The Doctor Will (Really) See You Now: An Alzheimer’s Program

handsThe Buddy Program, an initiative that pairs medical students with those in the early stages of Alzheimer’s for social activities, not doctoring, is proving therapeutic for both sides. Students learn about dementia outside the classroom so it is demystified and humanized, while people with Alzheimer’s get to act as mentors. The mentors not only have fun, but also feel that they are contributing to future physicians’  understanding of a disease they will inevitably face with their patients.

Over the course of a year, med students and mentors meet regularly. It might be for dinner, to attend a movie, or for an informal chat.

The Buddy Program, developed by Northwestern University’s Alzheimer’s Disease Center, has been replicated at Boston University, Dartmouth College and Washington University. Usually first-year medical students participate, but at Northwestern, Ph.D. students can sign on and Dartmouth has opened it up to premed undergraduates. So far 167 medical students and people with dementia have been matched.

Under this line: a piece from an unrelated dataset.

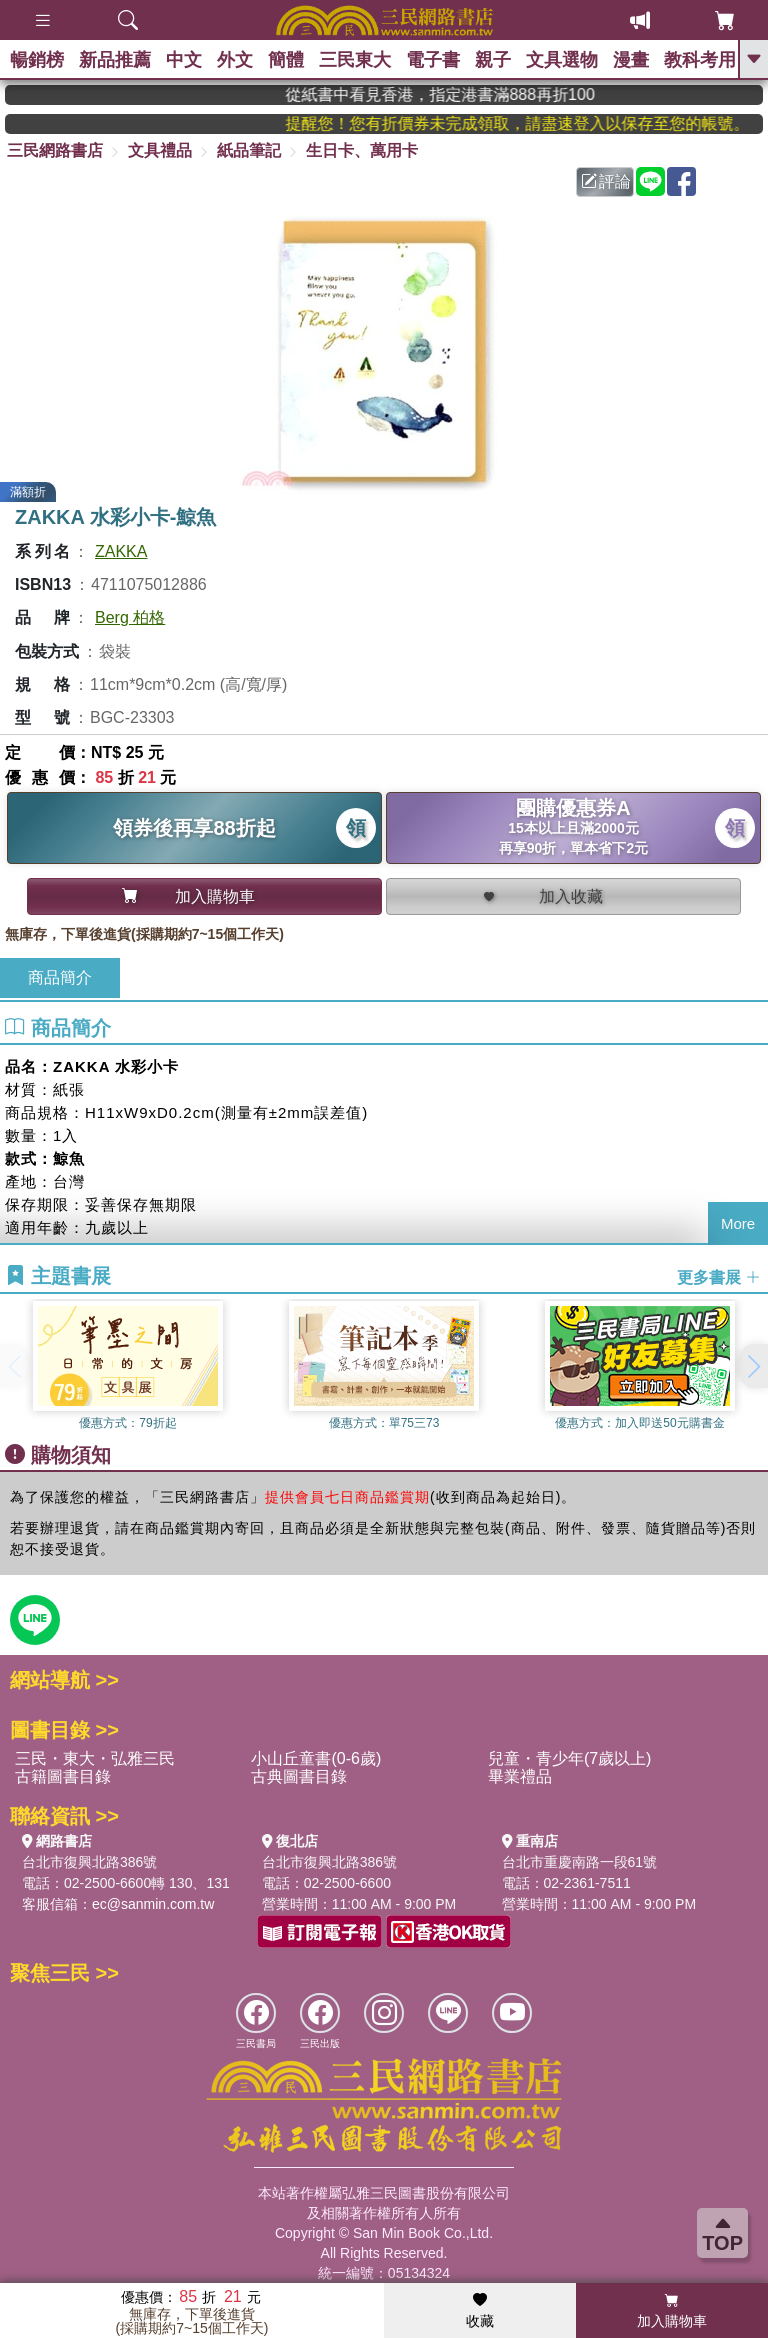 The image size is (768, 2338). What do you see at coordinates (672, 2311) in the screenshot?
I see `加入購物車` at bounding box center [672, 2311].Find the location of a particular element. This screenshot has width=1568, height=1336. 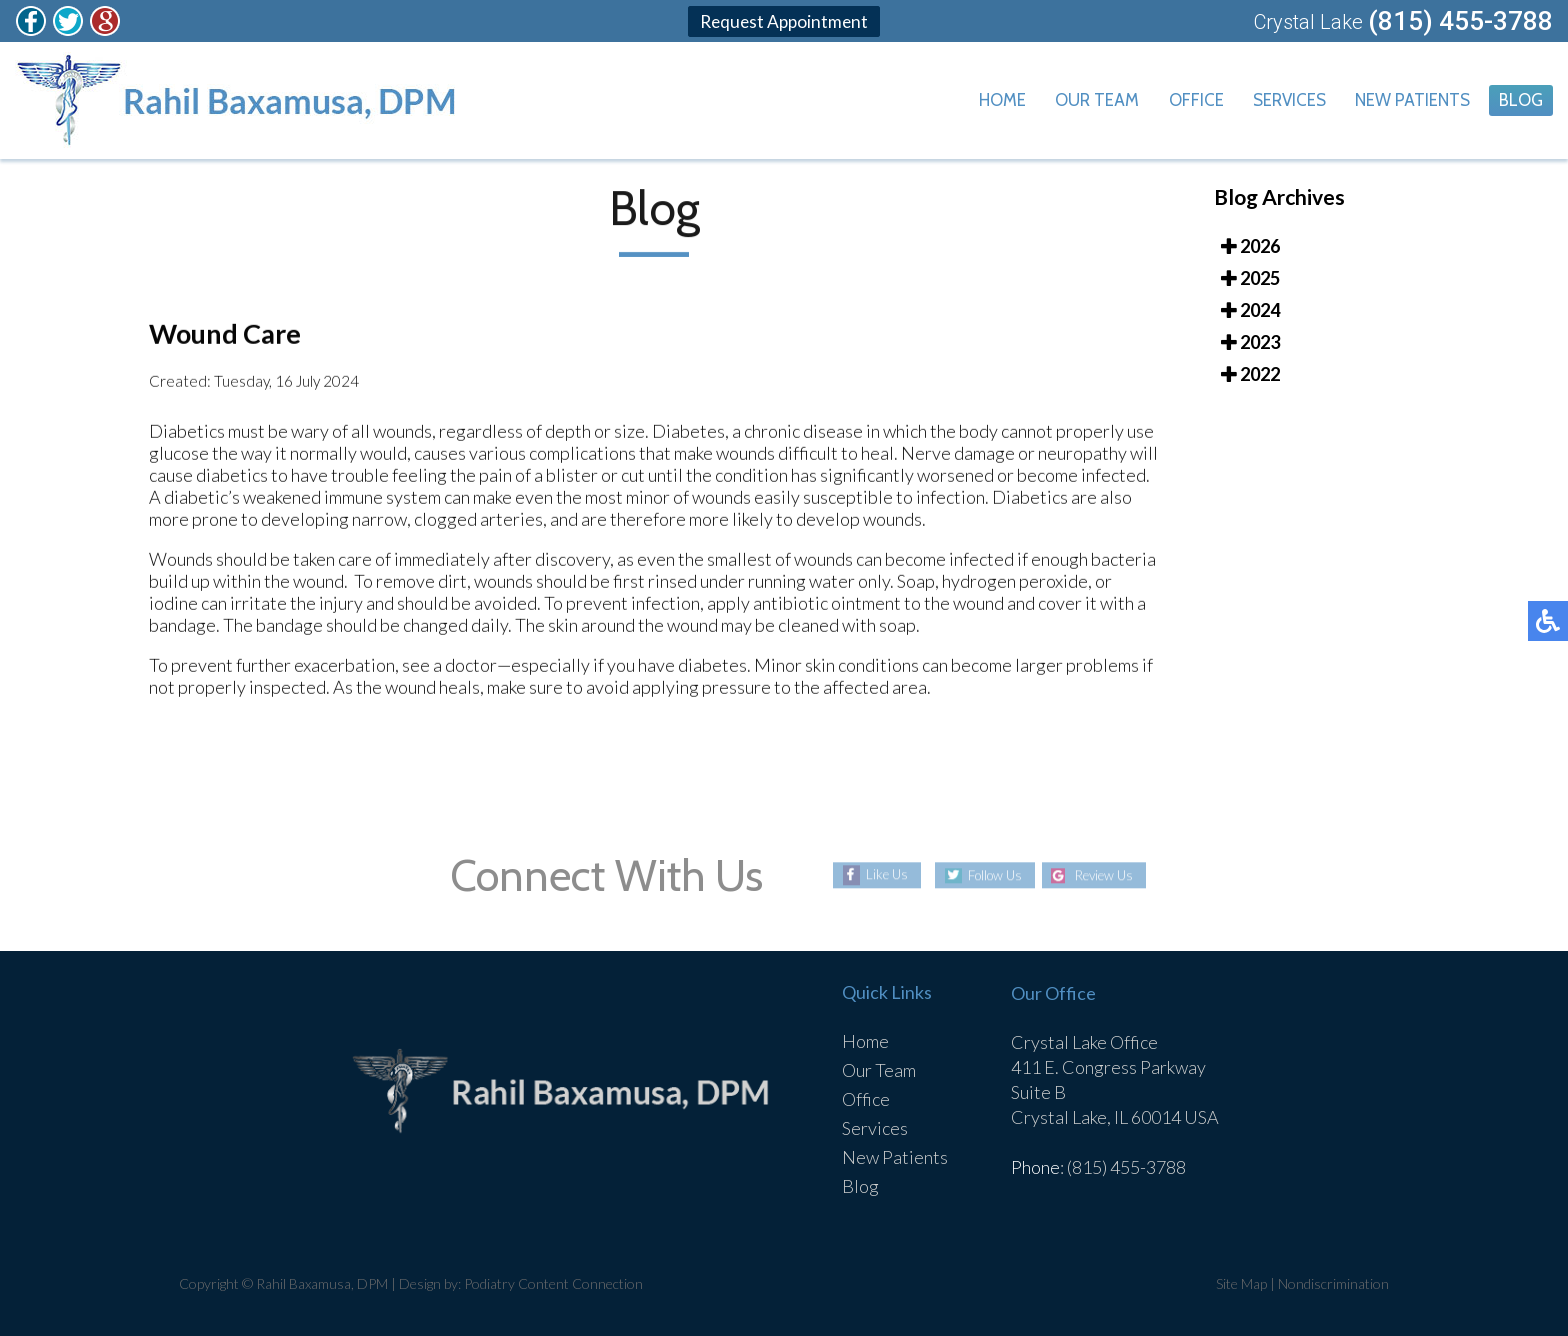

Podiatry Content Connection is located at coordinates (553, 1283).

Social worker Darby Morhardt founded the Northwestern program. “The purpose is to heighten awareness of the other person’s remaining skills and strengths,” she says, “change their image of what it’s like to have Alzheimer’s, familiarize them with care issues that arise when someone has the disease and help them understand effective communication skills for future doctor/patient relationships.”

It has been an eye-opener for Kristen Unti. Before attending Northwestern, the only person she knew with dementia was her grandmother. “I thought that everyone with Alzheimer’s was severely impacted and needed lots of help,” she says.

The first time she met her match, the woman suggested they attend a musical. The plot was complicated and Unti worried the woman might not understand it. But she did.

The two have also dined at a Middle Eastern restaurant, watched belly dancing and gone to art museums. When, during the course of the year, going out became more difficult for the woman, Unti went to her apartment and they made dinner together.

From the program, Unti learned that “people are more than what their diagnosis is, they have interests and things they want to do. I saw that as a physician I must treat them and get to know them as a whole person.”

Unti hasn’t decided whether she will become a geriatrician or pursue a different specialty. The program hopes to whet students’ appetite to serve the aging.

According to the American Geriatrics Society, the U.S. has around 7,500 certified geriatricians and less than 1,600 geriatric psychiatrists. Put another way, approximately 17,000 geriatricians are needed today to care for 12 million older Americans, and 30,000 geriatricians will be needed by 2030.

That translates into training about 1,200 geriatricians a year for the next 20 years.  Yet in 2010, just 75 residents in internal medicine or family medicine did a geriatric medicine fellowship, down from 112 in 2005.